What to work on | Report back every line of the entries that contains "Luxury", exactly as written.

Supplied records |
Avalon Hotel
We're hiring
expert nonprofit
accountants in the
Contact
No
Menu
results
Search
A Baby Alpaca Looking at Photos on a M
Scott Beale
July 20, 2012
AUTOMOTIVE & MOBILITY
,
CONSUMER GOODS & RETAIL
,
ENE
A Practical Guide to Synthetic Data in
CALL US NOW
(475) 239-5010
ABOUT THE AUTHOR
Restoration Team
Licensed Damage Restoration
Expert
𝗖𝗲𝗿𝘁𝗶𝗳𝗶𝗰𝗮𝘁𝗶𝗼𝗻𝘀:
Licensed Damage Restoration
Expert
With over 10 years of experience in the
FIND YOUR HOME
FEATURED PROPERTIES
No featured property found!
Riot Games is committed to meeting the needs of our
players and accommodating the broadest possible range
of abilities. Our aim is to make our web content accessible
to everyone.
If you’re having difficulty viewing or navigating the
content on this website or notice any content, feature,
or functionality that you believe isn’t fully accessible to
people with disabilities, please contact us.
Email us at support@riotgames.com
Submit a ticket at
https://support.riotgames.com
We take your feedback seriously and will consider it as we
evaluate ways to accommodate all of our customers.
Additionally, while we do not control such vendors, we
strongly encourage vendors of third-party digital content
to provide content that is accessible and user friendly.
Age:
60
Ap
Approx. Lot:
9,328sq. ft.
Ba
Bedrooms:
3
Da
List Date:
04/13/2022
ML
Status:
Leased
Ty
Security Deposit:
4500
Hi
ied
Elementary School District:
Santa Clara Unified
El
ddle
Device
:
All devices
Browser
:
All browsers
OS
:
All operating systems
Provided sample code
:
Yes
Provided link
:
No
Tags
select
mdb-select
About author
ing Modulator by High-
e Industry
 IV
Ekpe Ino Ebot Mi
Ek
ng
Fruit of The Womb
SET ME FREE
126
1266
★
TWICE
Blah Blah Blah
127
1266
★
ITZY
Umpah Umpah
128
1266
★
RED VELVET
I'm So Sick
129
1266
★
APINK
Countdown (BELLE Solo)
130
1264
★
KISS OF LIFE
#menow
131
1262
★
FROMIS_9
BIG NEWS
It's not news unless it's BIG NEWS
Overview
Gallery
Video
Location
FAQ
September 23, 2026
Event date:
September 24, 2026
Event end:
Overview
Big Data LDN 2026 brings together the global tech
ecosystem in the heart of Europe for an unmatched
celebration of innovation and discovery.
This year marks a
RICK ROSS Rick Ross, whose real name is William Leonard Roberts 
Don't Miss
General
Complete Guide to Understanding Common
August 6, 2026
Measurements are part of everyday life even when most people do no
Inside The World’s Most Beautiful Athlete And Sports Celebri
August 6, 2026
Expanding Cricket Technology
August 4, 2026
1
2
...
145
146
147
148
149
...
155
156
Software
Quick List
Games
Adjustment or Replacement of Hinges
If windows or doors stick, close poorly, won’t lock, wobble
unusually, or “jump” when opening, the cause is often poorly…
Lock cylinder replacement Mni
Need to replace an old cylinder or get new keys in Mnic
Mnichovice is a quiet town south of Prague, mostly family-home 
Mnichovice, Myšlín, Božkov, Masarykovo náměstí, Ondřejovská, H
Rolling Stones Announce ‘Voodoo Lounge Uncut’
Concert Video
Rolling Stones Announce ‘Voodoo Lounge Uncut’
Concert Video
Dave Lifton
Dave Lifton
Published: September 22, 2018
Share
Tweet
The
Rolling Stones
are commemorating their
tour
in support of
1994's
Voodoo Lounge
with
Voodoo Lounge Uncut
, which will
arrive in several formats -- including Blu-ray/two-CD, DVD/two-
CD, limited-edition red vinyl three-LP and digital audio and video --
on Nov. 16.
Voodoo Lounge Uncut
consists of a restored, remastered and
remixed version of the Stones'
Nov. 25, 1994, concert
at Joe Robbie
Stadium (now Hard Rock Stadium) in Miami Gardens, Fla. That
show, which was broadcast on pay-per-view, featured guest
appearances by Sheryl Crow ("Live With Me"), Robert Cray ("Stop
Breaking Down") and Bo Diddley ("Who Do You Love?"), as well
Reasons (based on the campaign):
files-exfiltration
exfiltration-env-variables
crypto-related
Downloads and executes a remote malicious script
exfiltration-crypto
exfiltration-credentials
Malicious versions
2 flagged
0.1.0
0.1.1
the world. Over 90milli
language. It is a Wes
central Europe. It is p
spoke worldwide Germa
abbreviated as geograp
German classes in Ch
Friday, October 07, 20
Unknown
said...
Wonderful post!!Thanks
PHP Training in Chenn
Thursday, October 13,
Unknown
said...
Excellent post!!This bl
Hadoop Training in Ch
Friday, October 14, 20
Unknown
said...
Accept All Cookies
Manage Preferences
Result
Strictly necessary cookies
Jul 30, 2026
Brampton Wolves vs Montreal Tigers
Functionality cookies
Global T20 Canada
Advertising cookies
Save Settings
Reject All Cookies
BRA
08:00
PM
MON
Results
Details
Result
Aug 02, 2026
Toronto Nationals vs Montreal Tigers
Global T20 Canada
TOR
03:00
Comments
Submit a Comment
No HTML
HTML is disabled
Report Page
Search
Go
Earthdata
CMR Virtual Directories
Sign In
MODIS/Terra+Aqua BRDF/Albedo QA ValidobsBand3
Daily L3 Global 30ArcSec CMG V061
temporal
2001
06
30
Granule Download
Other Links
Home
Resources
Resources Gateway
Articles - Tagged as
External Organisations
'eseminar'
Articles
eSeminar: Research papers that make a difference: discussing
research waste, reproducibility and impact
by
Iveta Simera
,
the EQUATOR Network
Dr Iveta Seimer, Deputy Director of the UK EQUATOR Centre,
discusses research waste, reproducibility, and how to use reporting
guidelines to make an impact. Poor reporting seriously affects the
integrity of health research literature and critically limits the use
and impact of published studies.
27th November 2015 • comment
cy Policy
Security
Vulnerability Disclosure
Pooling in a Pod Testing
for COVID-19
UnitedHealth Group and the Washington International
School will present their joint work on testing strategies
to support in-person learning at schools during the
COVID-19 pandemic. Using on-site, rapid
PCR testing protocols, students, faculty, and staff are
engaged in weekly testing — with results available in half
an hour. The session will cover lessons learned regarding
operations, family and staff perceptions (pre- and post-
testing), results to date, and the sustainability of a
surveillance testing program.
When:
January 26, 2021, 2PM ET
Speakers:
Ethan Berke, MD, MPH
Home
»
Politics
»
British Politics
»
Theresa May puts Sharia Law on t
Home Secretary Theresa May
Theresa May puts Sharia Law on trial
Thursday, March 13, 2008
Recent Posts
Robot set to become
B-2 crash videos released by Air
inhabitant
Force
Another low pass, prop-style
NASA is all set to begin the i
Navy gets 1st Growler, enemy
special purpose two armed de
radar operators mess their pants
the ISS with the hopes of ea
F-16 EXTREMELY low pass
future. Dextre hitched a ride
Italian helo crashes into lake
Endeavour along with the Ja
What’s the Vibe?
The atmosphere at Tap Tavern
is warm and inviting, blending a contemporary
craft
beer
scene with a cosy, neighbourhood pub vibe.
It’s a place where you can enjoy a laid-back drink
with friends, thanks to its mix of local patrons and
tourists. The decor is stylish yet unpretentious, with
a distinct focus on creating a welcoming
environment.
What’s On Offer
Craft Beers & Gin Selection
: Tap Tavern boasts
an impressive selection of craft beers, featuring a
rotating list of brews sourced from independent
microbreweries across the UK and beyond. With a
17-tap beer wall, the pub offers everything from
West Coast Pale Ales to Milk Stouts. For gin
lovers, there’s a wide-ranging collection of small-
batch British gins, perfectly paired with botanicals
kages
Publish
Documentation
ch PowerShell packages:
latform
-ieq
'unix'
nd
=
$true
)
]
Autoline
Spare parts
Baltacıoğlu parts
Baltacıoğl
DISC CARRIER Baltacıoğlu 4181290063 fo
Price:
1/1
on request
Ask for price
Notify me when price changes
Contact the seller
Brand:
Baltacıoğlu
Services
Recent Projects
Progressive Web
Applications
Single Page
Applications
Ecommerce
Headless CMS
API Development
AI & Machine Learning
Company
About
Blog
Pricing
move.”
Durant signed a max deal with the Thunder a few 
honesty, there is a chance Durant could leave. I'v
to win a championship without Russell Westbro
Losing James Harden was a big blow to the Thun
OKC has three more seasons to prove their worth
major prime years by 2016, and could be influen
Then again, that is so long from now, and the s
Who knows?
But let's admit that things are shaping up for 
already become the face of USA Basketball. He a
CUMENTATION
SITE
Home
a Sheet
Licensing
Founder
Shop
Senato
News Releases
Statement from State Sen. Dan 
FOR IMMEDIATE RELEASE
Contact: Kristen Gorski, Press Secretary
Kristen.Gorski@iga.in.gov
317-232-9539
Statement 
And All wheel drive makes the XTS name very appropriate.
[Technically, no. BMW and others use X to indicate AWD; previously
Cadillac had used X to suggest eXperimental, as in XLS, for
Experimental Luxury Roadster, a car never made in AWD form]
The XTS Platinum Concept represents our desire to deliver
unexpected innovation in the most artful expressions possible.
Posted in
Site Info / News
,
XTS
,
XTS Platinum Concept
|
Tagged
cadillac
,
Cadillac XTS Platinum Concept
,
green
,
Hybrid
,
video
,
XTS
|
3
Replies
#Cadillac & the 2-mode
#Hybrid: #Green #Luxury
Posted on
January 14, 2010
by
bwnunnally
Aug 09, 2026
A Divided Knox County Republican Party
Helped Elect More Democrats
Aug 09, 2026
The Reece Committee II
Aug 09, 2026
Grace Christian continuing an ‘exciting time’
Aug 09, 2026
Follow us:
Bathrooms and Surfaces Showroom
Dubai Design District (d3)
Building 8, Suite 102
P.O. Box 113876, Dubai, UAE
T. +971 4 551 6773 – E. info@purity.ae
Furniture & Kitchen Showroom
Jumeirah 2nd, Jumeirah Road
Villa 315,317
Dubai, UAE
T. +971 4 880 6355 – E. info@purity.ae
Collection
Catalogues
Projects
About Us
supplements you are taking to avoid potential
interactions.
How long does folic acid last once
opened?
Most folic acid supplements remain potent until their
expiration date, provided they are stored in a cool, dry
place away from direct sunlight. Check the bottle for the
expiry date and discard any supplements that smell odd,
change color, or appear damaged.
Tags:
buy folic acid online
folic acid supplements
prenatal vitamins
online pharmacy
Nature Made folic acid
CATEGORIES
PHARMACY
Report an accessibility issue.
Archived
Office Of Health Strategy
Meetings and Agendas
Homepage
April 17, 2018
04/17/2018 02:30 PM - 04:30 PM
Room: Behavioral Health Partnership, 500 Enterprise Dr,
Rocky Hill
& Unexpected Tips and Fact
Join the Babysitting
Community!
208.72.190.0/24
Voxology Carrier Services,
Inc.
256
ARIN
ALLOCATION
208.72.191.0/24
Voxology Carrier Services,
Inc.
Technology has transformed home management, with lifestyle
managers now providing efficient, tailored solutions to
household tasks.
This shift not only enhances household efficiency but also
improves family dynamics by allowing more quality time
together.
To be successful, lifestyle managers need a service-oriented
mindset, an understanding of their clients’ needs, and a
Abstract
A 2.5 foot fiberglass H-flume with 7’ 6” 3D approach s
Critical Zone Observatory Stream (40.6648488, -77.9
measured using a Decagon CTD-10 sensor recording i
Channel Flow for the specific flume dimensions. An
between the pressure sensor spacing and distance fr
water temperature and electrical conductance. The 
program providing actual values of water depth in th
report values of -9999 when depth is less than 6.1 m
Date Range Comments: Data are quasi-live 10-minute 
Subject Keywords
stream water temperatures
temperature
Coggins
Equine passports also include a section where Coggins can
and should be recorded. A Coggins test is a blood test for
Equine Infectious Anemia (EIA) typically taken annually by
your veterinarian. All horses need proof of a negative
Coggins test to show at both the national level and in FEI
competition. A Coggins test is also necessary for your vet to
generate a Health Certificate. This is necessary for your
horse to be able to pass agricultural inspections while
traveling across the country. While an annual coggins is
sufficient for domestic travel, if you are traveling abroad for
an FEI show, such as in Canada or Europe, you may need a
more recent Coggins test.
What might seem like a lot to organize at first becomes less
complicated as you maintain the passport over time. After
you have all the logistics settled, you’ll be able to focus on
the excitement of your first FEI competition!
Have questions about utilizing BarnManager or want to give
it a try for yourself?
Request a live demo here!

Result of this task |
Experimental Luxury Roadster, a car never made in AWD form]
#Hybrid: #Green #Luxury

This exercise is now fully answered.